Regulatory Reform (Fire Safety) Order 2005
- Parliament of the United Kingdom
- Citation: SI 2005/1541
- Introduced by: Jim Fitzpatrick
- Territorial extent: England and Wales

Dates
- Made: 7 June 2006
- Commencement: 8 June 2006 (articles 1 and 52(1)(a); 1 April 2006 (rest of SI);

Other legislation
- Amends: Rent Act 1977; Zoo Licensing Act 1981; Fire Safety and Safety of Places of Sport Act 1987; Capital Allowances Act 2001;
- Repeals/revokes: Fire Precautions Act 1971; Fire Precautions (Loans) Act 1973; Smoke Detectors Act 1991;
- Made under: Regulatory Reform Act 2001
- Amended by: Regulatory Reform (Fire Safety) Subordinate Provisions Order 2006;

Status: Amended

History of passage through Parliament

Text of statute as originally enacted

Text of the Regulatory Reform (Fire Safety) Order 2005 as in force today (including any amendments) within the United Kingdom, from legislation.gov.uk.

= Regulatory Reform (Fire Safety) Order 2005 =

United Kingdom Statutory Instrument

The Regulatory Reform (Fire Safety) Order 2005 (SI 2005/1541) is a statutory instrument applicable in England and Wales.

== Provisions ==
The order places the responsibility on individuals within an organisation to carry out risk assessments to identify, manage and reduce the risk of fire. The order became law on 7 June 2005 and came into force on 1 October 2006.

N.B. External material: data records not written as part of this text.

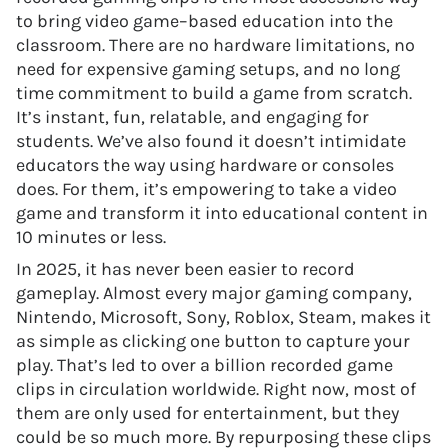
to bring video game–based education into the
classroom. There are no hardware limitations, no
need for expensive gaming setups, and no long
time commitment to build a game from scratch.
It’s instant, fun, relatable, and engaging for
students. We’ve also found it doesn’t intimidate
educators the way using hardware or consoles
does. For them, it’s empowering to take a video
game and transform it into educational content in
10 minutes or less.
In 2025, it has never been easier to record
gameplay. Almost every major gaming company,
Nintendo, Microsoft, Sony, Roblox, Steam, makes it
as simple as clicking one button to capture your
play. That’s led to over a billion recorded game
clips in circulation worldwide. Right now, most of
them are only used for entertainment, but they
could be so much more. By repurposing these clips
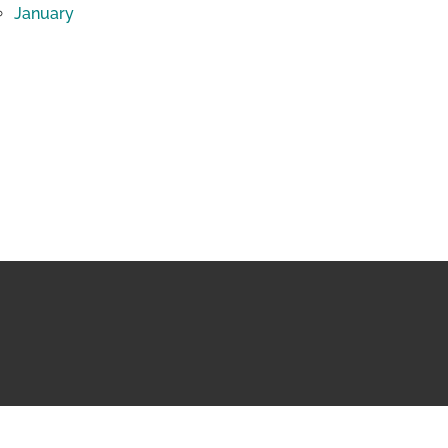
January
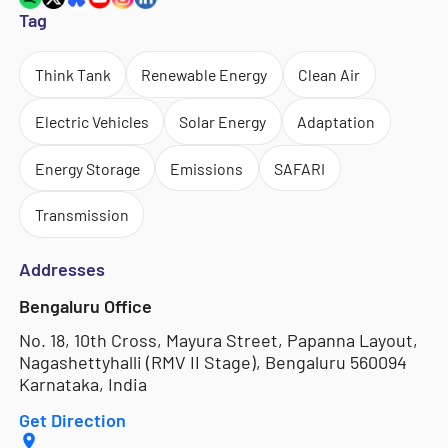
Tag
Think Tank
Renewable Energy
Clean Air
Electric Vehicles
Solar Energy
Adaptation
Energy Storage
Emissions
SAFARI
Transmission
Addresses
Bengaluru Office
No. 18, 10th Cross, Mayura Street, Papanna Layout,
Nagashettyhalli (RMV II Stage), Bengaluru 560094
Karnataka, India
Get Direction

The order compelled councils to conduct fire risk assessments of buildings before and during major refurbishments.

Guidance for businesses is available in the form of 16 government-published documents, with general guidance, a five-step checklist and 12 documents pertaining specifically to a particular type of business premises. On 5 January 2016, responsibility for fire and rescue policy transferred from the Department for Communities and Local Government to the Home Office, who then became responsible for the guidance. The guidance does not normally apply to domestic premises.

Prior to the order, under the Fire Precautions Act 1971, all public and commercial buildings, and all non-single-household domestic dwellings (apart from houses in multiple occupation), were required to hold a valid fire safety certificate issued annually after an inspection by the Fire Service. This regime was replaced with assessment by third-party fire-risk assessors contracted by building owners and landlords, with no mandated timeframe for checks, and no mandated professional qualifications.

In 2013, the Fire Service found that 14% of risk assessments were non-compliant with the law, and in 2018 it was found that 500 out of 800 of the UK's fire risk assessors were not registered with accredited bodies.

== Commencement ==
The order took effect in 2006.

== Further developments ==
In 2010, the headquarters of the Department of Communities and Local Government was found to be in violation of the order.